HERMES: High-Performance RISC-V Memory Hierarchy for ML Workloads
Pranav Suryadevara
TL;DR
This work addresses memory bottlenecks in ML workloads running on RISC-V by proposing HERMES, a unified memory hierarchy that combines a shared L3 cache, hybrid DRAM+HBM memory, tensor-aware caching, and advanced prefetching to service accelerators like Gemmini. The approach targets reduced latency, higher bandwidth, improved cache locality, and lower energy, enabling scalable, low-latency ML computation on open RISC-V platforms. Simulation results indicate latency reductions up to 33%, bandwidth gains up to 68%, cache-hit-rate improvements up to 50% (from 60% to 90%), and energy per operation reductions up to 30% versus a baseline.
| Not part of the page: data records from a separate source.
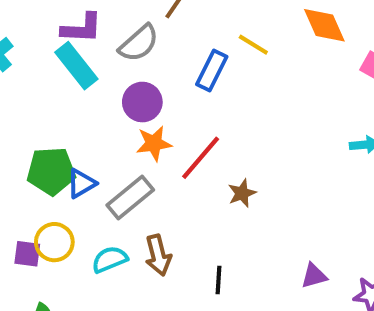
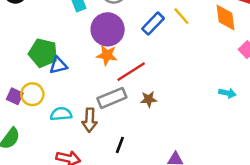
purple circle: (142, 102) -> (108, 29), size x1.4
gray rectangle: (130, 198) -> (112, 98), moved

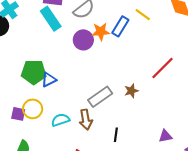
purple circle: (108, 29) -> (83, 40), size x0.7
orange star: (107, 55) -> (101, 32), moved
red line: (131, 72) -> (163, 68), moved

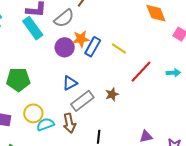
yellow line: (143, 15) -> (119, 49), moved
blue rectangle: (120, 26) -> (93, 47), moved
blue triangle: (49, 80) -> (70, 83), moved
yellow circle: (33, 109) -> (33, 113), moved

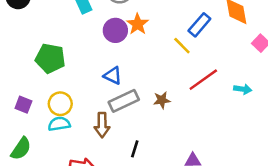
orange star: (81, 39) -> (138, 24), turned 30
blue rectangle: (93, 47) -> (199, 25), moved
blue triangle: (70, 83) -> (113, 76), turned 42
cyan semicircle: (45, 124) -> (59, 124), moved

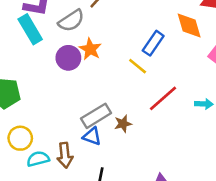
blue triangle: (113, 76) -> (92, 136), moved
gray rectangle: (124, 101) -> (96, 116), moved
cyan semicircle: (59, 124) -> (38, 159), moved

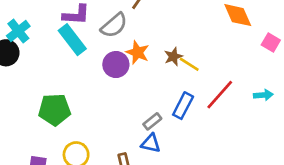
blue rectangle: (153, 43) -> (183, 106), moved
gray rectangle: (96, 116) -> (152, 121), size x0.6
brown star: (123, 124) -> (173, 57), moved

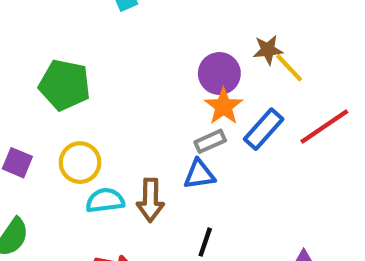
orange star: (138, 52) -> (224, 106), moved
purple circle: (116, 65) -> (219, 73), moved
blue triangle: (151, 143) -> (199, 174), turned -35

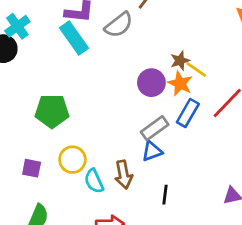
orange star: (224, 106) -> (180, 83), moved
gray rectangle: (210, 141) -> (155, 128), size x1.4
cyan semicircle: (105, 200) -> (94, 181), turned -95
Overall, HERMES demonstrates the viability and benefits of cohesive memory subsystem design for open, accelerator-rich ML workloads on RISC-V, guiding toward scalable, efficient ML inference and training.
Abstract
The growth of machine learning (ML) workloads has underscored the importance of efficient memory hierarchies to address bandwidth, latency, and scalability challenges. HERMES focuses on optimizing memory subsystems for RISC-V architectures to meet the computational needs of ML models such as CNNs, RNNs, and Transformers. This project explores state-of-the-art techniques such as advanced prefetching, tensor-aware caching, and hybrid memory models. The cornerstone of HERMES is the integration of shared L3 caches with fine-grained coherence protocols equipped with specialized pathways to deep-learning accelerators such as Gemmini. Simulation tools like Gem5 and DRAMSim2 were used to evaluate baseline performance and scalability under representative ML workloads. The findings of this study highlight the design choices, and the anticipated challenges, paving the way for low-latency scalable memory operations for ML applications.